Designing Superionic Conductors Using Tetrahedrally Packed Structures

TL;DR

This paper introduces a new design principle for superionic conductors based on tetrahedrally packed structures, enabling the discovery of materials with potentially higher ionic conductivities for energy storage.

Contribution

It extends the traditional BCC framework principle by identifying TP structures as promising for ionic conduction and proposes the Met2Ion method for generating new ionic crystal structures.

Findings

TP frameworks are prevalent in Ag-ion conductors.

First-principles simulations show potential for high ionic conductivity.

The Met2Ion method facilitates discovery of new ionic conductors.

Abstract

In the pursuit of advanced energy storage solutions, the crystal structure of ionic conductors plays a pivotal role in facilitating ion transport. The conventional structural design principle that compounds with the body-centered cubic (BCC) anionic frameworks have high ionic conductivity is well known.
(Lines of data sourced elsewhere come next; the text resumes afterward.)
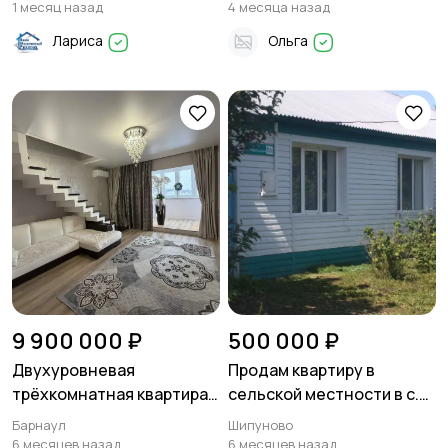
м2 в Шипуново
1 месяц назад
4 месяца назад
Лариса
Ольга
9 900 000 ₽
500 000 ₽
Двухуровневая
Продам квартиру в
трёхкомнатная квартира
сельской местности в с.
77,4 м² в Барнауле
Ельцовка, Шипуновский
Барнаул
Шипуново
район
6 месяцев назад
6 месяцев назад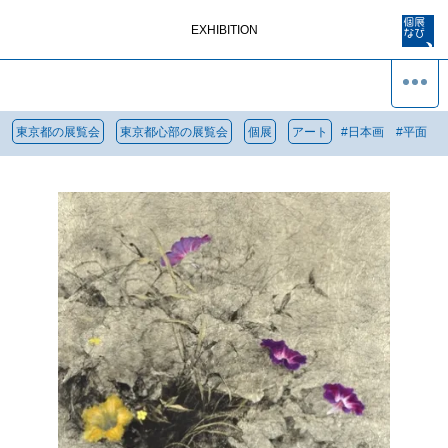
EXHIBITION
東京都の展覧会
東京都心部の展覧会
個展
アート
#
日本画
#
平面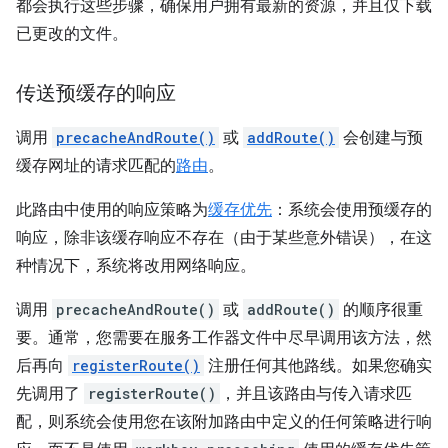
都会执行这些步骤，确保用户拥有最新的资源，并且仅下载
已更改的文件。
传送预缓存的响应
调用
precacheAndRoute()
或
addRoute()
会创建与预
缓存网址的请求匹配的
路由
。
此路由中使用的响应策略为
缓存优先
：系统会使用预缓存的
响应，除非该缓存响应不存在（由于某些意外错误），在这
种情况下，系统将改用网络响应。
调用
precacheAndRoute()
或
addRoute()
的顺序很重
要。通常，您需要在服务工作器文件中尽早调用该方法，然
后再向
registerRoute()
注册任何其他路线。如果您确实
先调用了
registerRoute()
，并且该路由与传入请求匹
配，则系统会使用您在该附加路由中定义的任何策略进行响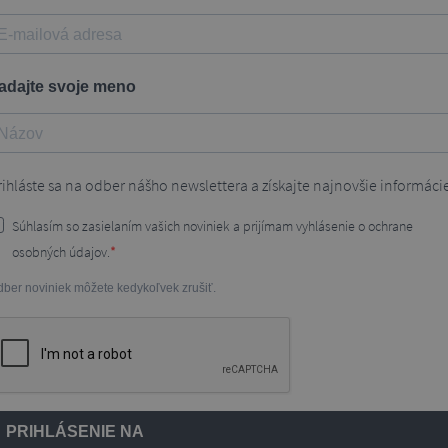
adajte svoje meno
rihláste sa na odber nášho newslettera a získajte najnovšie informáci
Súhlasím so zasielaním vašich noviniek a prijímam vyhlásenie o ochrane
osobných údajov.
ber noviniek môžete kedykoľvek zrušiť.
PRIHLÁSENIE NA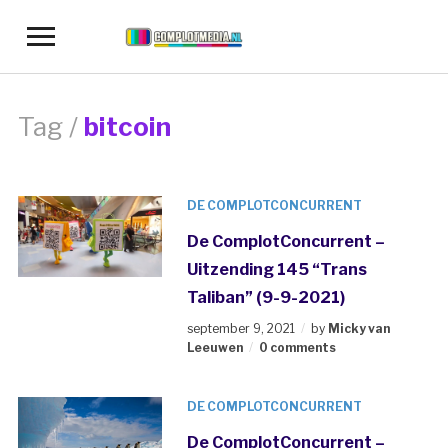
Toggle
sidebar
&
navigation
Tag /
bitcoin
DE COMPLOTCONCURRENT
De ComplotConcurrent –
Uitzending 145 “Trans
Taliban” (9-9-2021)
september 9, 2021
by
Micky van
Leeuwen
0 comments
DE COMPLOTCONCURRENT
De ComplotConcurrent –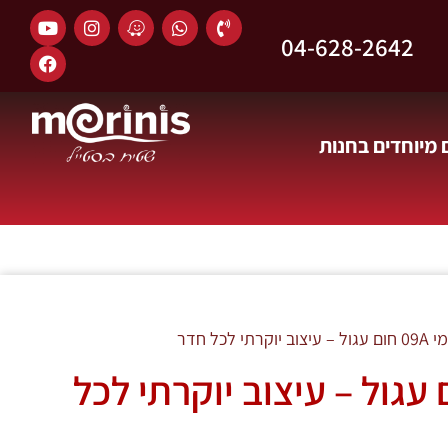
04-628-2642
מיוחדים בחנות
י לכל חדר
יאמי 09A חום עגול – עיצוב יוקרתי לכל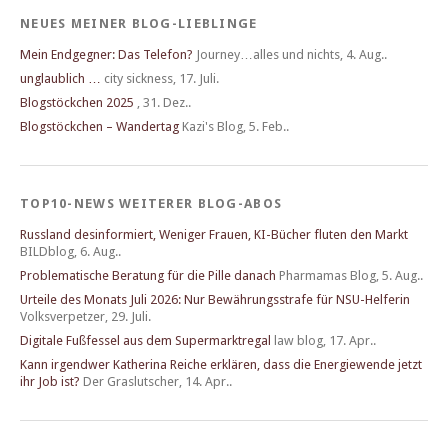
NEUES MEINER BLOG-LIEBLINGE
Mein Endgegner: Das Telefon?
Journey…alles und nichts
,
4. Aug..
unglaublich …
city sickness
,
17. Juli.
Blogstöckchen 2025
,
31. Dez..
Blogstöckchen – Wandertag
Kazi's Blog
,
5. Feb..
TOP10-NEWS WEITERER BLOG-ABOS
Russland desinformiert, Weniger Frauen, KI-Bücher fluten den Markt
BILDblog
,
6. Aug..
Problematische Beratung für die Pille danach
Pharmamas Blog
,
5. Aug..
Urteile des Monats Juli 2026: Nur Bewährungsstrafe für NSU-Helferin
Volksverpetzer
,
29. Juli.
Digitale Fußfessel aus dem Supermarktregal
law blog
,
17. Apr..
Kann irgendwer Katherina Reiche erklären, dass die Energiewende jetzt
ihr Job ist?
Der Graslutscher
,
14. Apr..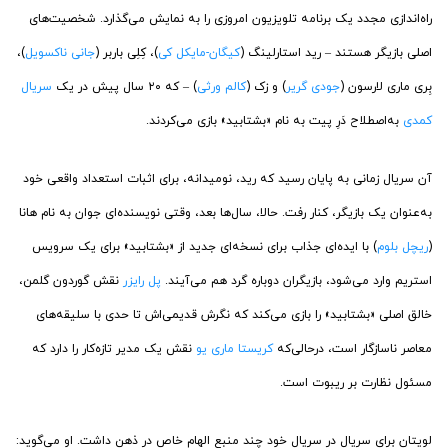
راه‌اندازی مجدد یک برنامه تلویزیون امروزی را به نمایش می‌گذارد. شخصیت‌های
اصلی بازیگر هستند – رید استارلینگ (
کیگان-مایکل کی
)، کِلِی باربر (
جانی ناکسویل
)،
بِری ماری لارسون (
جودی گریر
) و زک (
کالم ورثی
) – که ۲۰ سال پیش در یک
سریال
کمدی
به‌اصطلاح دَرِ پیت به نام «بشتابید» بازی می‌کردند.
آن سریال زمانی به پایان رسید که رید، نومیدانه، برای اثبات استعداد واقعی خود
به‌عنوان یک بازیگر، کنار رفت. حالا، سال‌ها بعد، وقتی نویسنده‌ای جوان به نام هانا
(
ریچل بلوم
) با ایده‌ای جذاب برای نسخه‌ای جدید از «بشتابید» برای یک سرویس
استریم وارد می‌شود، بازیگران دوباره گرد هم می‌آیند.
پل رایزر
نقش گوردون گلمن،
خالق اصلی «بشتابید» را بازی می‌کند که نگرش قدیمی‌اش تا حدی با سلیقه‌های
معاصر ناسازگار است، درحالی‌که
کریستا ماری یو
نقش یک مدیر تازه‌کار را دارد که
مسئول نظارت بر ریبوت است.
لویتان برای سریال در سریال خود چند منبع الهام خاص در ذهن داشت. او می‌گوید: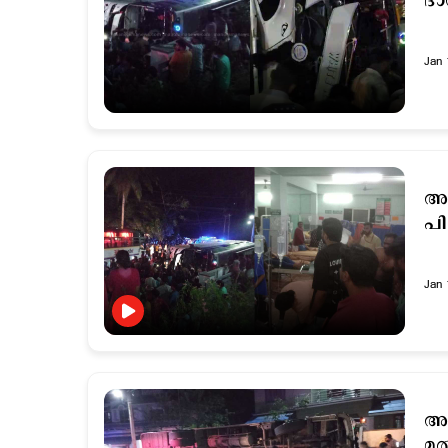
ദാ
Jan 
അപ
പി
Jan 
അ
മല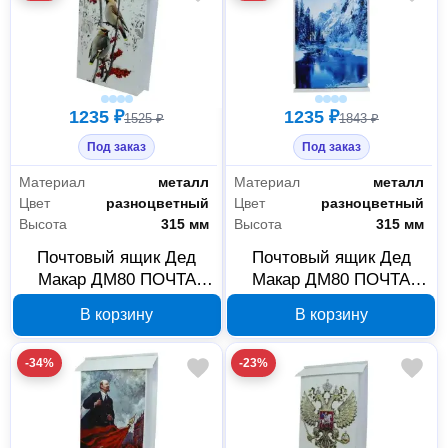
1235 ₽
1235 ₽
1525 ₽
1843 ₽
Под заказ
Под заказ
Материал
металл
Материал
металл
Цвет
разноцветный
Цвет
разноцветный
Высота
315 мм
Высота
315 мм
Почтовый ящик Дед
Почтовый ящик Дед
Макар ДМ80 ПОЧТА
Макар ДМ80 ПОЧТА
Птицы с замком 00-
Зима с замком 00-
В корзину
В корзину
00014929
00014925
-34%
-23%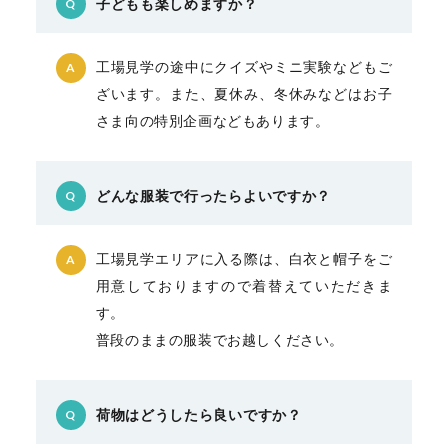
子どもも楽しめますか？
Q
工場見学の途中にクイズやミニ実験などもご
A
ざいます。また、夏休み、冬休みなどはお子
さま向の特別企画などもあります。
どんな服装で行ったらよいですか？
Q
工場見学エリアに入る際は、白衣と帽子をご
A
用意しておりますので着替えていただきま
す。
普段のままの服装でお越しください。
荷物はどうしたら良いですか？
Q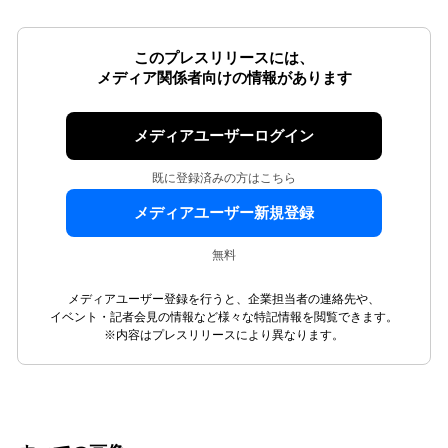
このプレスリリースには、
メディア関係者向けの情報があります
メディアユーザーログイン
既に登録済みの方はこちら
メディアユーザー新規登録
無料
メディアユーザー登録を行うと、企業担当者の連絡先や、
イベント・記者会見の情報など様々な特記情報を閲覧できます。
※内容はプレスリリースにより異なります。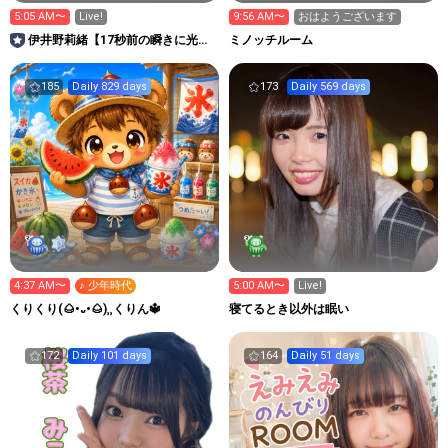
5:05 AM〜
Live!
9:56 AM〜
おはようございます
伊井野莉緒【17秒前の瞬きに光
ミノッチルーム
を】
185
Daily 829 days
173
Daily 569 days
4:37 AM〜
♪ 少年時代
5:00 AM〜
Live!
くりくり(🌰•᎑•🌰)‬⸒⸒くりん🔱
寝てるとき以外は眠い
172
Daily 101 days
164
Daily 51 days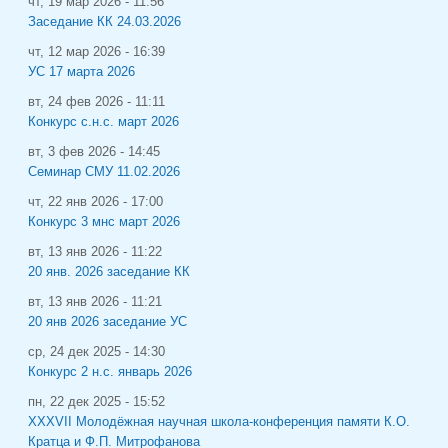
чт, 19 мар 2026 - 11:56
Заседание КК 24.03.2026
чт, 12 мар 2026 - 16:39
УС 17 марта 2026
вт, 24 фев 2026 - 11:11
Конкурс с.н.с. март 2026
вт, 3 фев 2026 - 14:45
Семинар СМУ 11.02.2026
чт, 22 янв 2026 - 17:00
Конкурс 3 мнс март 2026
вт, 13 янв 2026 - 11:22
20 янв. 2026 заседание КК
вт, 13 янв 2026 - 11:21
20 янв 2026 заседание УС
ср, 24 дек 2025 - 14:30
Конкурс 2 н.с. январь 2026
пн, 22 дек 2025 - 15:52
XXXVII Молодёжная научная школа-конференция памяти К.О.
Кратца и Ф.П. Митрофанова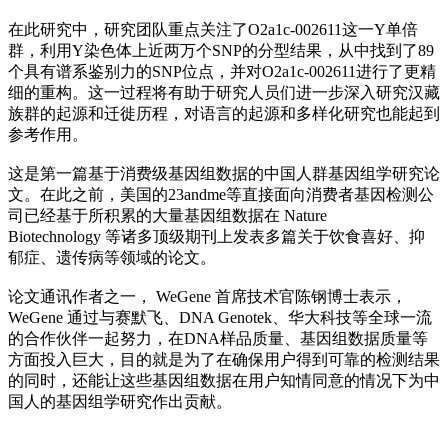
在此研究中，研究团队重点关注了O2a1c-002611这一Y单倍
群，利用Y染色体上近两万个SNP的分型结果，从中找到了89
个具有谱系鉴别力的SNP位点，并对O2a1c-002611进行了更精
细的重构。这一过程将有助于研究人员们进一步深入研究汉藏
族群的起源和迁徙历程，对语言的起源和多样化研究也能起到
参考作用。
这是第一篇基于消费级基因组数据的中国人群基因组学研究论
文。在此之前，美国的23andme等直接面向消费者基因检测公
司已经基于所积累的大量基因组数据在 Nature
Biotechnology 等诸多顶级期刊上发表多篇关于饮食喜好、抑
郁症、遗传病等领域的论文。
论文通讯作者之一， WeGene 首席技术官陈钢博士表示，
WeGene 通过与赛默飞、DNA Genotek、华大科技等全球一流
的合作伙伴一起努力，在DNA样品质量、基因组数据质量等
方面投入巨大，目的就是为了在确保用户得到可靠的检测结果
的同时，还能让这些基因组数据在用户知情同意的情况下为中
国人的基因组学研究作出贡献。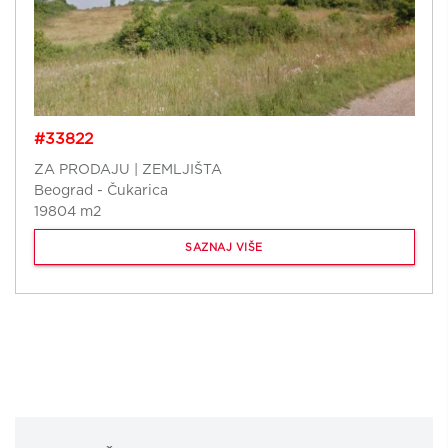
#33822
ZA PRODAJU | ZEMLJIŠTA
Beograd - Čukarica
19804 m2
SAZNAJ VIŠE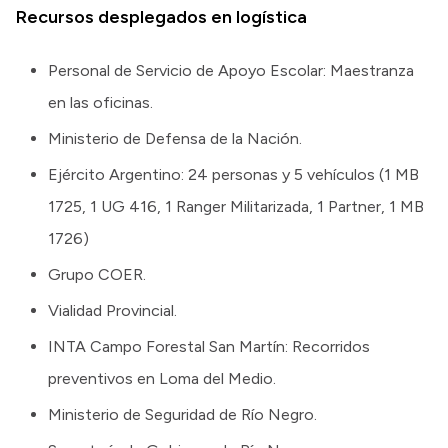
Recursos desplegados en logística
Personal de Servicio de Apoyo Escolar: Maestranza
en las oficinas.
Ministerio de Defensa de la Nación.
Ejército Argentino: 24 personas y 5 vehículos (1 MB
1725, 1 UG 416, 1 Ranger Militarizada, 1 Partner, 1 MB
1726)
Grupo COER.
Vialidad Provincial.
INTA Campo Forestal San Martín: Recorridos
preventivos en Loma del Medio.
Ministerio de Seguridad de Río Negro.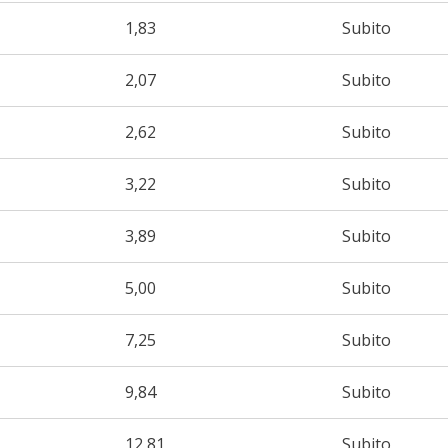
1,83
Subito
2,07
Subito
2,62
Subito
3,22
Subito
3,89
Subito
5,00
Subito
7,25
Subito
9,84
Subito
12,81
Subito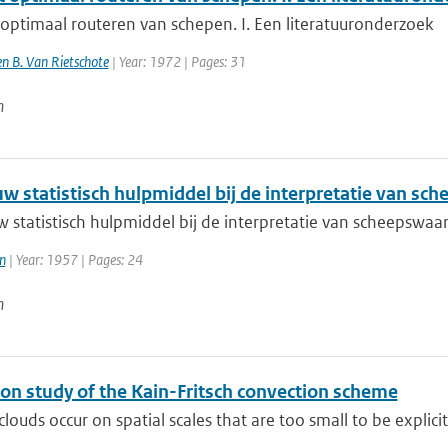
optimaal routeren van schepen. I. Een literatuuronderzoek
 en B. Van Rietschote
| Year: 1972 | Pages: 31
n
uw statistisch hulpmiddel bij de interpretatie van s
w statistisch hulpmiddel bij de interpretatie van scheepsw
n
| Year: 1957 | Pages: 24
n
ion study of the Kain-Fritsch convection scheme
louds occur on spatial scales that are too small to be explicitl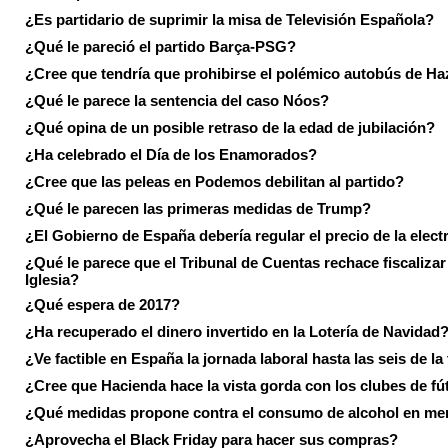
¿Es partidario de suprimir la misa de Televisión Española?
¿Qué le pareció el partido Barça-PSG?
¿Cree que tendría que prohibirse el polémico autobús de Ha
¿Qué le parece la sentencia del caso Nóos?
¿Qué opina de un posible retraso de la edad de jubilación?
¿Ha celebrado el Día de los Enamorados?
¿Cree que las peleas en Podemos debilitan al partido?
¿Qué le parecen las primeras medidas de Trump?
¿El Gobierno de España debería regular el precio de la elect
¿Qué le parece que el Tribunal de Cuentas rechace fiscalizar 
Iglesia?
¿Qué espera de 2017?
¿Ha recuperado el dinero invertido en la Lotería de Navidad
¿Ve factible en España la jornada laboral hasta las seis de la
¿Cree que Hacienda hace la vista gorda con los clubes de fú
¿Qué medidas propone contra el consumo de alcohol en me
¿Aprovecha el Black Friday para hacer sus compras?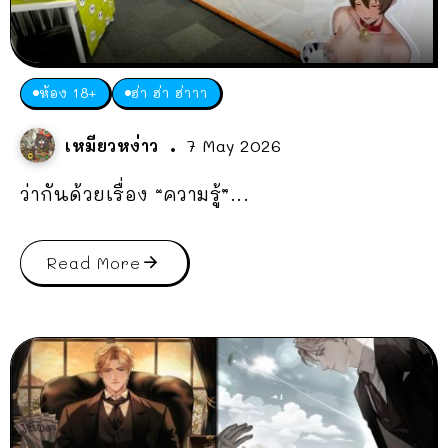
ห้อง 18+
ฮ่า ฮ่า ฮ่าาา
เหมียวหง่าว
7 May 2026
ว่ากันด้วยเรื่อง “ความรู้”...
Read More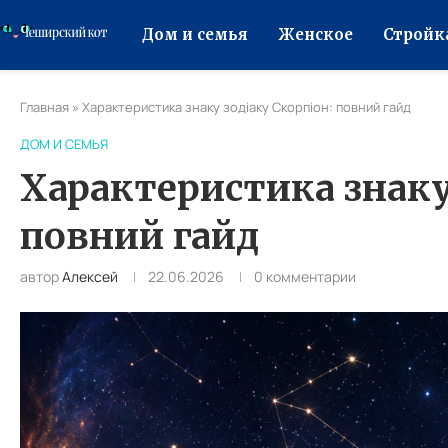
Дом и семья
Женское
Стройк
Главная
»
Характеристика знаку зодіаку Скорпіон: повний гайд
ДОМ И СЕМЬЯ
Характеристика знаку
повний гайд
автор
Алексей
22.06.2026
0 комментарии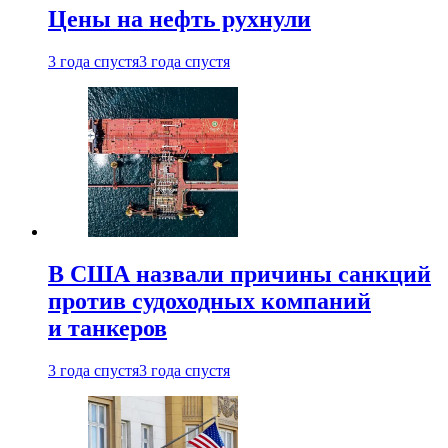
Цены на нефть рухнули
3 года спустя
3 года спустя
В США назвали причины санкций
против судоходных компаний
и танкеров
3 года спустя
3 года спустя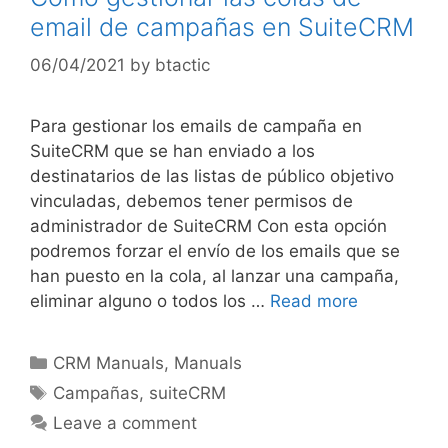
email de campañas en SuiteCRM
06/04/2021
by
btactic
Para gestionar los emails de campaña en
SuiteCRM que se han enviado a los
destinatarios de las listas de público objetivo
vinculadas, debemos tener permisos de
administrador de SuiteCRM Con esta opción
podremos forzar el envío de los emails que se
han puesto en la cola, al lanzar una campaña,
eliminar alguno o todos los …
Read more
CRM Manuals
,
Manuals
Campañas
,
suiteCRM
Leave a comment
We have extended the conventional design principle by uncovering that many of the anionic frameworks of Ag-ion conductors are characterized by tetrahedrally packed (TP) structures. Leveraging our findings, we have virtually screened TP framework compounds, uncovering their intrinsic potential for superior ionic conductivity through first-principles molecular dynamics simulations. Our design principle is applicable to Ag$^+$ and other mobile ions, including Li$^+$ and F$^-$. We proposed the Met2Ion method to generate ionic crystal structures using metal crystal structures as templates and demonstrated that new ionic conductors with TP frameworks can be discovered. This work paves the way for the discovery and development of next-generation energy storage materials with enhanced performance.